We tend to write a bunch of very similar get methods that all have to do the same post-query transformations on the data we fetch from Postgres, so we usually end up writing a getOne and a getSlice func to help with that. Those funcs do all the fetching of related entities (by calling other repos) and setting computed fields.

They tend to look a little bit like this:

func (p *psqlEpisodeRepo) GetByID(id string) (*api.Episode, error) {
  return p.getOne(p.selectByID, id)
}

func (p *psqlEpisodeRepo) GetByURLToken(token string) (*api.Episode, error) { 
  return p.getOne(p.selectByURLToken, token)
}

func (p *psqlEpisodeRepo) getOne(stmt *sqlx.Stmt, args ...interface{}) (*api.Episode, error) {
  var episode api.Episode
  if err := e.getByID.Get(&episode, id); err != nil {
    return nil, convertError(err)
  } 
    
  // do whatever computation you've gotta do
  
  return &episode, nil  
}

Which is, honestly, pretty great. It gives us one place to look for N+1 queries, missing fields, and all that fun stuff that shows up when we’re looking at bugs.

Ok Where Are We?

The Bad Parts

While these funcs are looking great, the SQL up top is a little bit of a sadder story. The more we’re adding, the noisier the file gets. We’ve been composing consts (and only ever consts, no runtime SQL changes here) to reduce the noise.

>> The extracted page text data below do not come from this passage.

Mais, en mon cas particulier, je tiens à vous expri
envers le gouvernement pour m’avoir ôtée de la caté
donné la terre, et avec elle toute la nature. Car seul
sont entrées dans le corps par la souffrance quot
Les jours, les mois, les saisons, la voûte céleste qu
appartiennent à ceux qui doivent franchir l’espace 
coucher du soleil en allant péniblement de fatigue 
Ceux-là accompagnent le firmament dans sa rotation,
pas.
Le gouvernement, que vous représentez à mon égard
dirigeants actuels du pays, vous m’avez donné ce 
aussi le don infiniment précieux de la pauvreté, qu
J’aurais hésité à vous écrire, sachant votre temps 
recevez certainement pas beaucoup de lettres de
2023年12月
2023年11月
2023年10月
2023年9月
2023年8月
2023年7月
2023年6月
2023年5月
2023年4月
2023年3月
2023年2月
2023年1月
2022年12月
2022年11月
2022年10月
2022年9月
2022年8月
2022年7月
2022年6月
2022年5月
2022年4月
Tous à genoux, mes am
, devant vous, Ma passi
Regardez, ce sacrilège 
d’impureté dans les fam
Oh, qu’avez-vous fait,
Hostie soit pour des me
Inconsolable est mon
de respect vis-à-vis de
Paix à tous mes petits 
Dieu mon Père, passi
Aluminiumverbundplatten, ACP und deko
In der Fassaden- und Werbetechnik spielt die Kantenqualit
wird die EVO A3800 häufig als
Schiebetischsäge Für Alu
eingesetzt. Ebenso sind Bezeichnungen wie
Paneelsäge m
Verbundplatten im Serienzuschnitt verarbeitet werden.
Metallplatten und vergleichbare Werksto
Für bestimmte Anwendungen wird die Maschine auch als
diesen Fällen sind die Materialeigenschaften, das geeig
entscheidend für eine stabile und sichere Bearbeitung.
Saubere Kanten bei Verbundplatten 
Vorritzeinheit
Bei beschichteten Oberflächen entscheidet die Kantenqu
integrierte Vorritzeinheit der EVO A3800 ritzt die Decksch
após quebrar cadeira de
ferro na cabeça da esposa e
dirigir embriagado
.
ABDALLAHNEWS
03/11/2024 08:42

Episodes are pretty chill, but we have quite a few different ways of fetching Users and things in UserRepo can get pretty crazy once you start adding in bulk selects.

const (
  userSelectBase = `SELECT select * FROM users`
  
  userSelectByID          = userSelectBase + ` WHERE user_id = $1`
  userSelectByURLToken    = userSelectBase + ` WHERE url_token = $1`
  userSelectByVanityURL   = userSelectBase + ` WHERE url_vanity = $1`
  userSelectByUsername    = userSelectBase + ` WHERE username = $1`
  userSelectAllByID       = userSelectBase + ` WHERE user_id IN (?)`
  userSelectAllByURLToken = userSelectBase + ` WHERE url_token IN (?)`
)

There’s a lot of noise there. Preparing all our statements in new-struct funcs means that finding the query for a statement generally involves doing a go-to-definition on a statement, finding it in the new-repo func, and then doing a go-to-definition on a constant just to get back to our composed consts. Naming conventions for the consts and statements help a lot, but it’s still a little gnarly. We’ve considered moving the queries into their own file whatever_queries.go but haven’t tried that yet.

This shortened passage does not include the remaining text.